Strong Ill-Posedness in $L^\infty$ for the Riesz Transform Problem
Tarek M. Elgindi, Karim R. Shikh Khalil
TL;DR
The paper addresses strong ill-posedness in $L^{\infty}$ for the 2D Euler equations with a second-order Riesz forcing $R$, studying $\partial_t \omega+u\cdot\nabla\omega=R(\omega)$. It derives a leading-order nonlinear model via a Biot-Savart decomposition, obtaining a nonlinear transport equation with projections $L_s$ and $L_c$, and proves sharp $L^{\infty}$ growth bounds of the form $|\omega(t)|_{L^{\infty}} \ge |\omega_0|_{L^{\infty}}+c\log\bigl(1+(c/\alpha)t\bigr)$ on a short time scale $T(\alpha)=c\alpha|\log\alpha|$, while controlling the remainder to link the full dynamics to the leading-order behavior. The remainder analysis shows the full solution remains close to the leading-order dynamics on $[0,T(\alpha)]$, establishing strong ill-posedness yet consistent with potential global regularity.
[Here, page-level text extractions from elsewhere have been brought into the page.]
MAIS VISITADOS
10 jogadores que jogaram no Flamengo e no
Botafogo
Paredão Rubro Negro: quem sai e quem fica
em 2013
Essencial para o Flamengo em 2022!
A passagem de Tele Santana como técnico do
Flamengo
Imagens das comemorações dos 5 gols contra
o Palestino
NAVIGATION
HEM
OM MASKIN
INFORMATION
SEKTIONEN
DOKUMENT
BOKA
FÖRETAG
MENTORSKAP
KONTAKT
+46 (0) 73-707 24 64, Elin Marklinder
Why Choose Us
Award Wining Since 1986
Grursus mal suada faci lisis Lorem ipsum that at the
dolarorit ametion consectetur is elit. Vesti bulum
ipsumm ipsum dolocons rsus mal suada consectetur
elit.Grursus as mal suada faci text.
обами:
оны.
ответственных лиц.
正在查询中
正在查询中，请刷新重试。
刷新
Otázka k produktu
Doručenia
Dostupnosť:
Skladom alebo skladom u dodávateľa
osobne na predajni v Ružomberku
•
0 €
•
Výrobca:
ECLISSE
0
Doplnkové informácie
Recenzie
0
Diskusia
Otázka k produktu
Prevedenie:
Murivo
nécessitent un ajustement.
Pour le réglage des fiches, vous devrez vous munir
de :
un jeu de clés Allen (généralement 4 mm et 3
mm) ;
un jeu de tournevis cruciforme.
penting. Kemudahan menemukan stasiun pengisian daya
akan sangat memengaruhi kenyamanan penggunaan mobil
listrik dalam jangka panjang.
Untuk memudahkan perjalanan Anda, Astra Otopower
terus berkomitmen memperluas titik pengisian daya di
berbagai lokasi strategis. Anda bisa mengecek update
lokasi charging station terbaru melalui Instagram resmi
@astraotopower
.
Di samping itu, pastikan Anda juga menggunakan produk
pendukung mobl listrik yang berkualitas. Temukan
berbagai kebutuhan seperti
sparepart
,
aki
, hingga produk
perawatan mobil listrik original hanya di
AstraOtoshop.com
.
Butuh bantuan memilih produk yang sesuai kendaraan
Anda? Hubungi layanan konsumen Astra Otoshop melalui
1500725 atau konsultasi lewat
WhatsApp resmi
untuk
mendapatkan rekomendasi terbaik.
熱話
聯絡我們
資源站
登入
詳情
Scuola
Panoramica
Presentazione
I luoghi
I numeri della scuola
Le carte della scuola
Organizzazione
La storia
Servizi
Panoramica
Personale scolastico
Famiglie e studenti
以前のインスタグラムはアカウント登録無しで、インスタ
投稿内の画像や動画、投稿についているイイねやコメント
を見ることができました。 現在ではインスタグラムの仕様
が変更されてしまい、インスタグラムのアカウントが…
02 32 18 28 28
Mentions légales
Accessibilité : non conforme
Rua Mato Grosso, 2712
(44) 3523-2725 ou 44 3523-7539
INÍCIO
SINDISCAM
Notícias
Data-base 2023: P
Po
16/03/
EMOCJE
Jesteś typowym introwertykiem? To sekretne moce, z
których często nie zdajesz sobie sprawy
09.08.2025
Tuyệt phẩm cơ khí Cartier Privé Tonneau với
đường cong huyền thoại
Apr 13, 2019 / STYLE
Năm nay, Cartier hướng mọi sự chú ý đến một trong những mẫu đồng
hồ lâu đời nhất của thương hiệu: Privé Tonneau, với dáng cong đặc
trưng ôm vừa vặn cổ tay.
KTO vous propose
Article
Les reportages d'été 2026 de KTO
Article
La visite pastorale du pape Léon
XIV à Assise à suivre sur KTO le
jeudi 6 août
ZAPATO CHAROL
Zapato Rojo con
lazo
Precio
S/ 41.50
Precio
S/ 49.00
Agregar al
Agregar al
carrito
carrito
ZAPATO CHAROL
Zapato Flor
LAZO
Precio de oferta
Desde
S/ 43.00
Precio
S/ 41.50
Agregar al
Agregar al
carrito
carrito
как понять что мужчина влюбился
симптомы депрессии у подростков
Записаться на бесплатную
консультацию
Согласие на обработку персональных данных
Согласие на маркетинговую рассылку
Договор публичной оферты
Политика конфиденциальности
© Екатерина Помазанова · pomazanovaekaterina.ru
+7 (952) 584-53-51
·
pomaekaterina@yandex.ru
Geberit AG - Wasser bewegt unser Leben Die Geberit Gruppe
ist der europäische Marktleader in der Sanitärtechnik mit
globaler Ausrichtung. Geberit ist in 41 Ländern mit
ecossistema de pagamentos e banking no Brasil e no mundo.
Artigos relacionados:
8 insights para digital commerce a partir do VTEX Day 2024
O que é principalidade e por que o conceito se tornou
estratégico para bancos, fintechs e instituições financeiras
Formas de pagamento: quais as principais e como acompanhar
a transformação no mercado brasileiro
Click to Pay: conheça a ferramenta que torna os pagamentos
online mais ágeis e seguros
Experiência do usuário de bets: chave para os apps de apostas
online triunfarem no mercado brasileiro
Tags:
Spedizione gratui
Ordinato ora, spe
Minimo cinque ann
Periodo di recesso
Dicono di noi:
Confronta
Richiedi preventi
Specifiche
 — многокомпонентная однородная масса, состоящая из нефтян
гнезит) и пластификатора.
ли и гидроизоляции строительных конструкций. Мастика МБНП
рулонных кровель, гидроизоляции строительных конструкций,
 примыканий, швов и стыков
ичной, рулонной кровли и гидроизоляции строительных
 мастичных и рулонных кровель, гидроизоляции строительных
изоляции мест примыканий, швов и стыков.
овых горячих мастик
The results extend to any second-order Riesz transform via simple coordinate changes, clarifying how nonlinear transport interacts with nonlocal forcing and providing a rigorous mechanism for finite-time $L^{\infty}$ growth in this setting.
Abstract
We prove strong ill-posedness in $L^{\infty}$ for linear perturbations of the 2d Euler equations of the form: \[\partial_t ω+ u\cdot\nablaω= R(ω),\] where $R$ is any non-trivial second order Riesz transform. Namely, we prove that there exist smooth solutions that are initially small in $L^{\infty}$ but become arbitrarily large in short time. Previous works in this direction relied on the strong ill-posedness of the linear problem, viewing the transport term perturbatively, which only led to mild growth. In this work we derive a nonlinear model taking all of the leading order effects into account to determine the precise pointwise growth of solutions for short time. Interestingly, the Euler transport term does counteract the linear growth so that the full nonlinear equation grows an order of magnitude less than the linear one. In particular, the (sharp) growth rate we establish is consistent with the global regularity of smooth solutions.